Snapdragon Neural Processing Engine SDK
Reference Guide
Quantized vs Non-Quantized Models

Overview

  • Non-quantized DLC files use 32 bit floating point representations of network parameters.
  • Quantized DLC files use 8 bit fixed point representations of network parameters. The fixed point representation is the same used in Tensorflow quantized models.

Caffe and Caffe2

The default output of snpe-caffe-to-dlc and snpe-caffe2-to-dlc is a non-quantized model. This means that all the network parameters are left in the 32 floating point representation as present in the original Caffe model. To quantize the model to 8 bit fixed point, see snpe-dlc-quantize. Note that models that are intended to be quantized using snpe-dlc-quantize must have their batch dimension set to 1. A different batch dimension can be used during inference, by resizing the network during initialization.

ONNX

The default output of snpe-onnx-to-dlc is a non-quantized model. This means that all the network parameters are left in the 32 bit floating point representation as present in the original ONNX model. To quantize the model to 8 bit fixed point, see snpe-dlc-quantize. Note that models that are intended to be quantized using snpe-dlc-quantize must have their batch dimension set to 1. A different batch dimension can be used during inference, by resizing the network during initialization.

TensorFlow

The default output of snpe-tensorflow-to-dlc is a non-quantized model. This means that all the network parameters are left in the 32 bit floating point representation as present in the original TensorFlow model. To quantize the model to 8 bit fixed point, see snpe-dlc-quantize. Note that models that are intended to be quantized using snpe-dlc-quantize must have their batch dimension set to 1. A different batch dimension can be used during inference, by resizing the network during initialization.
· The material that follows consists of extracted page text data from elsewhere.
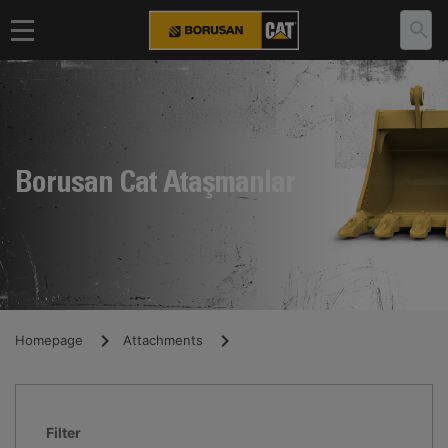
Borusan Cat Ataşmanlar
Homepage
Attachments
Filter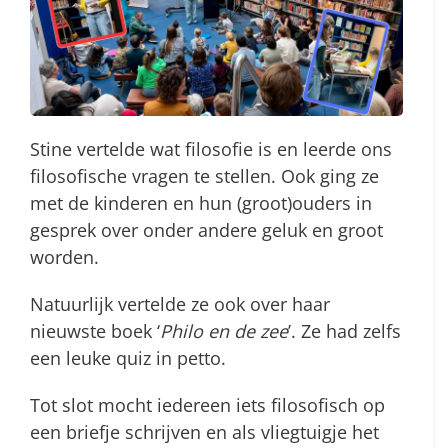
Stine vertelde wat filosofie is en leerde ons
filosofische vragen te stellen. Ook ging ze
met de kinderen en hun (groot)ouders in
gesprek over onder andere geluk en groot
worden.
Natuurlijk vertelde ze ook over haar
nieuwste boek ‘
Philo en de zee
’. Ze had zelfs
een leuke quiz in petto.
Tot slot mocht iedereen iets filosofisch op
een briefje schrijven en als vliegtuigje het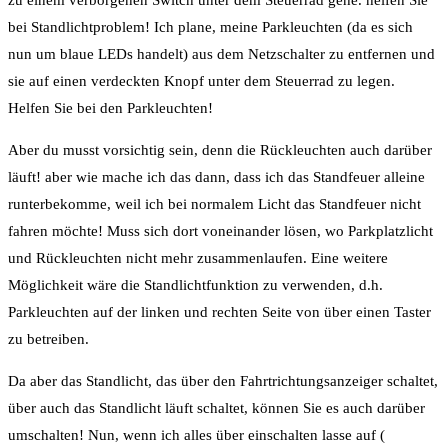
zu einem verborgenen Switch unter dem Steuerrad gehe. helfen Sie
bei Standlichtproblem! Ich plane, meine Parkleuchten (da es sich
nun um blaue LEDs handelt) aus dem Netzschalter zu entfernen und
sie auf einen verdeckten Knopf unter dem Steuerrad zu legen.
Helfen Sie bei den Parkleuchten!
Aber du musst vorsichtig sein, denn die Rückleuchten auch darüber
läuft! aber wie mache ich das dann, dass ich das Standfeuer alleine
runterbekomme, weil ich bei normalem Licht das Standfeuer nicht
fahren möchte! Muss sich dort voneinander lösen, wo Parkplatzlicht
und Rückleuchten nicht mehr zusammenlaufen. Eine weitere
Möglichkeit wäre die Standlichtfunktion zu verwenden, d.h.
Parkleuchten auf der linken und rechten Seite von über einen Taster
zu betreiben.
Da aber das Standlicht, das über den Fahrtrichtungsanzeiger schaltet,
über auch das Standlicht läuft schaltet, können Sie es auch darüber
umschalten! Nun, wenn ich alles über einschalten lasse auf (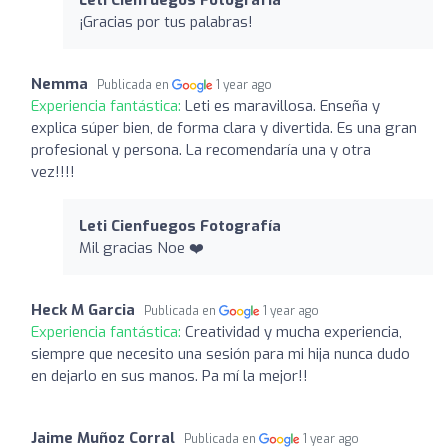
¡Gracias por tus palabras!
Nemma
Publicada en
1 year ago
Experiencia fantástica:
Leti es maravillosa. Enseña y
explica súper bien, de forma clara y divertida. Es una gran
profesional y persona. La recomendaría una y otra
vez!!!!
Leti Cienfuegos Fotografía
Mil gracias Noe ❤️
Heck M Garcia
Publicada en
1 year ago
Experiencia fantástica:
Creatividad y mucha experiencia,
siempre que necesito una sesión para mi hija nunca dudo
en dejarlo en sus manos. Pa mí la mejor!!
Jaime Muñoz Corral
Publicada en
1 year ago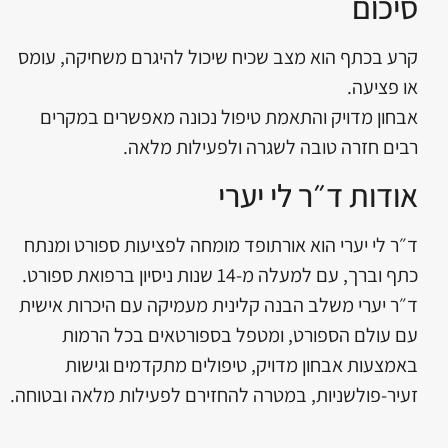
סיכום
קרע בכתף הוא מצב שכיח שיכול להיגרם משחיקה, עומס
או פציעה.
אבחון מדויק והתאמת טיפול נכונה מאפשרים במקרים
רבים חזרה טובה לשגרה ולפעילות מלאה.
אודות ד״ר לי יערי
ד״ר לי יערי הוא אורתופד מומחה לפציעות ספורט ומנתח
כתף וברך, עם למעלה מ-14 שנות ניסיון ברפואת ספורט.
ד״ר יערי משלב הבנה קלינית מעמיקה עם היכרות אישית
עם עולם הספורט, ומטפל בספורטאים בכל הרמות
באמצעות אבחון מדויק, טיפולים מתקדמים וגישות
זעיר-פולשניות, במטרה להחזירם לפעילות מלאה ובטוחה.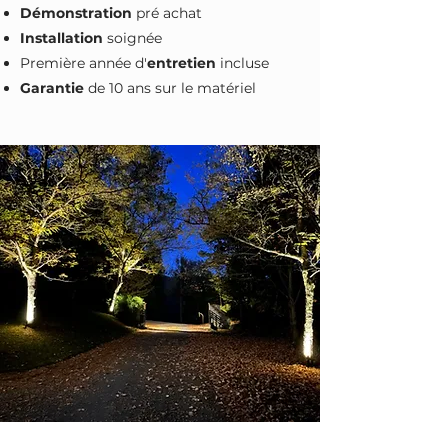
Démonstration
pré achat
Installation
soignée
Première année d'
entretien
incluse
Garantie
de 10 ans sur le matériel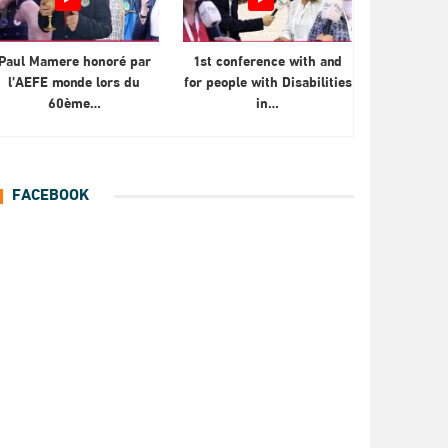
Paul Mamere honoré par
1st conference with and
l’AEFE monde lors du
for people with Disabilities
60ème…
in…
FACEBOOK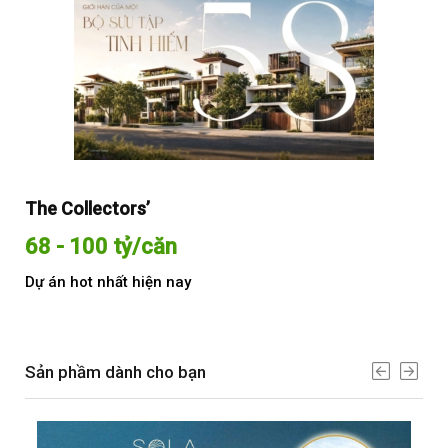
The Collectors’
Sol
68 - 100 tỷ/căn
Từ
Dự án hot nhất hiện nay
Dự 
Sản phầm dành cho bạn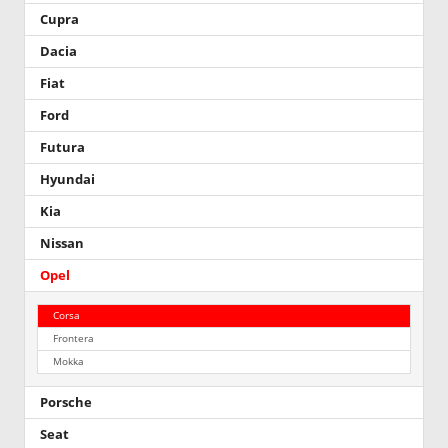
Cupra
Dacia
Fiat
Ford
Futura
Hyundai
Kia
Nissan
Opel
Corsa
Frontera
Mokka
Porsche
Seat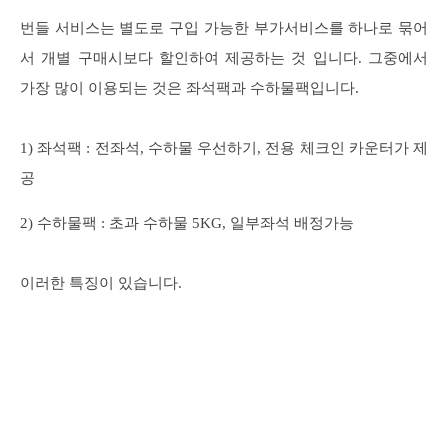
번들 서비스는 별도로 구입 가능한 부가서비스를 하나로 묶어
서 개별 구매시보다 할인하여 제공하는 것 입니다. 그중에서
가장 많이 이용되는 것은 좌석팩과 수하물팩입니다.
1) 좌석팩 : 전좌석, 수하물 우선하기, 전용 체크인 카운터가 제
공
2) 수하물팩 : 초과 수하물 5KG, 일부좌석 배정가능
이러한 특징이 있습니다.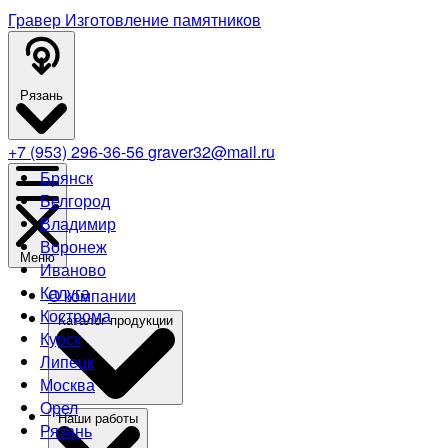
Гравер
Изготовление памятников
Рязань
+7 (953) 296-36-56
graver32@mail.ru
Брянск
Белгород
Владимир
Воронеж
Меню
Иваново
Калуга
О компании
Кострома
Каталог продукции
Курск
Липецк
Москва
Орел
Наши работы
Рязань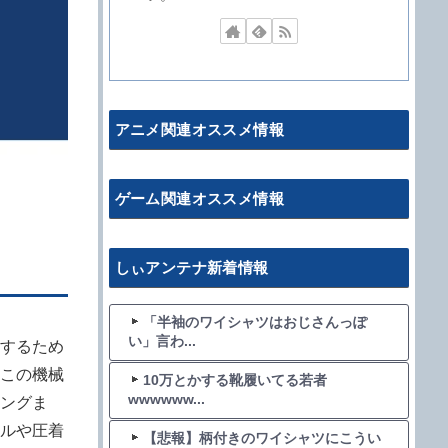
アニメ関連オススメ情報
ゲーム関連オススメ情報
しぃアンテナ新着情報
「半袖のワイシャツはおじさんっぽ
い」言わ...
するため
この機械
10万とかする靴履いてる若者
wwwwww...
ングま
ルや圧着
【悲報】柄付きのワイシャツにこうい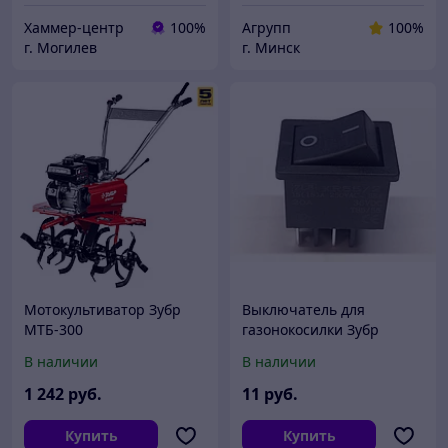
Хаммер-центр
100%
Агрупп
100%
г. Могилев
г. Минск
Мотокультиватор Зубр
Выключатель для
МТБ-300
газонокосилки Зубр
ГСЦ-42-2000
В наличии
В наличии
1 242
руб.
11
руб.
Купить
Купить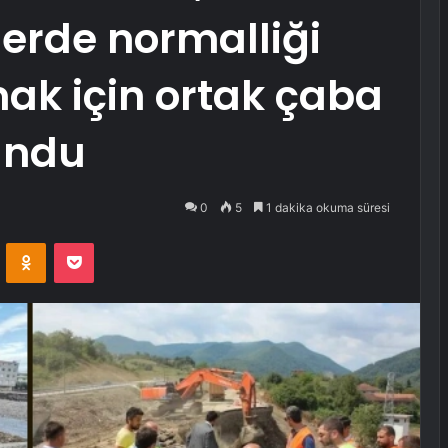
lerde normalliği
ak için ortak çaba
undu
0
5
1 dakika okuma süresi
VKontakte
Odnoklassniki
Pocket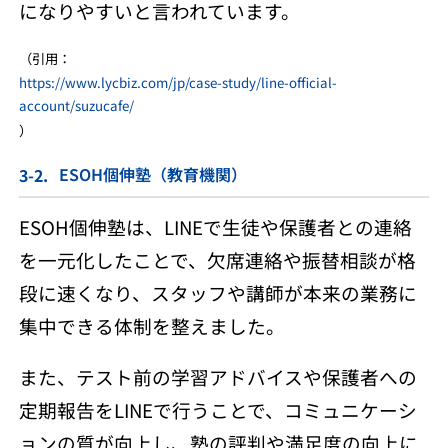
になりやすいと言われています。
（引用：
https://www.lycbiz.com/jp/case-study/line-official-
account/suzucafe/
）
ESOH個伸塾（教育機関）
ESOH個伸塾は、LINEで生徒や保護者との連絡
を一元化したことで、欠席連絡や振替相談が格
段に速くなり、スタッフや講師が本来の業務に
集中できる体制を整えました。
また、テスト前の学習アドバイスや保護者への
定期報告をLINEで行うことで、コミュニケーシ
ョンの質が向上し、塾の評判や満足度の向上に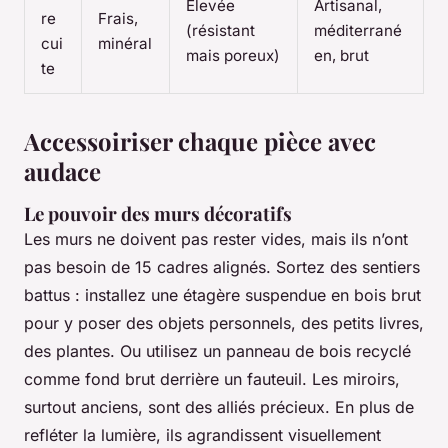
Élevée
Artisanal,
re
Frais,
(résistant
méditerrané
cui
minéral
mais poreux)
en, brut
te
Accessoiriser chaque pièce avec
audace
Le pouvoir des murs décoratifs
Les murs ne doivent pas rester vides, mais ils n’ont
pas besoin de 15 cadres alignés. Sortez des sentiers
battus : installez une étagère suspendue en bois brut
pour y poser des objets personnels, des petits livres,
des plantes. Ou utilisez un panneau de bois recyclé
comme fond brut derrière un fauteuil. Les miroirs,
surtout anciens, sont des alliés précieux. En plus de
refléter la lumière, ils agrandissent visuellement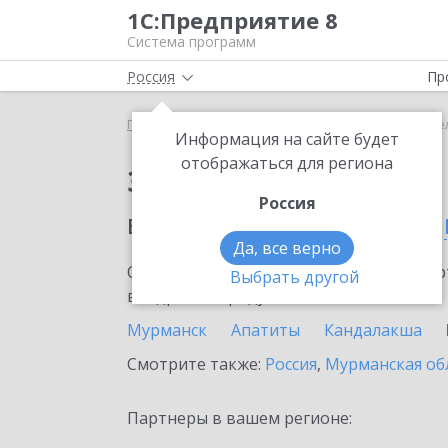
1С:Предприятие 8
Система программ
Россия
Пр
Главная
Сервисы ИТС
1С-ЭПД
1С-ЭПД в насе
Информация на сайте будет
отображаться для региона
Заказать 1С-ЭПД
Россия
в населенном пунте
Ко
Да, все верно
Ознакомьтесь с информационными карт
Выбрать другой
внедрение продукта.
Мурманск
Апатиты
Кандалакша
Смотрите также:
Россия
,
Мурманская об
Партнеры в вашем регионе:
The TensorFlow converter does not support conversion of TensorFlow graphs that have been quantized using TensorFlow tools.

Choosing Between a Quantized or Non-Quantized Model

Summary

Runtime Quantized DLC Non-Quantized DLC
CPU or GPU Compatible. The model is dequantized by the runtime, increasing network initialization time. Accuracy may be impacted. Compatible. The model is native format for these runtimes. Model can be passed directly to the runtime. May be more accurate than a quantized model.
DSP Compatible. The model is native format for DSP runtime. Model can be passed directly to the runtime. Accuracy may be different than a non-quantized model Compatible. The model is quantized by the runtime, increasing network initialization time. Accuracy may be different than a quantized model.
AIP Compatible. The model is in supported format for AIP runtime. Model can be passed directly to the runtime. Incompatible. Non-quantized models are not supported by the AIP runtime.

Details

  • GPU and CPU
    • The GPU and CPU always use floating point (non-quantized) network parameters.
    • Using quantized DLC files with GPU and CPU runtimes is supported. Network initialization time will dramatically increase as SNPE will automatically de-quantize the network parameters in order to run on GPU and CPU.
    • If network initialization time is a concern, it is recommended to use non-quantized DLC files (default) for both GPU and CPU.
    • Quantization of the DLC file does introduce noise, as quantization is lossy.
    • The network performance during execute is not impacted by the choice of quantized vs non-quantized DLC files.
  • DSP
    • The DSP always uses quantized network parameters.
    • Using a non-quantized DLC file on the DSP is supported. Network initialization time will dramatically increase as SNPE will automatically quantize the network parameters in order to run on the DSP.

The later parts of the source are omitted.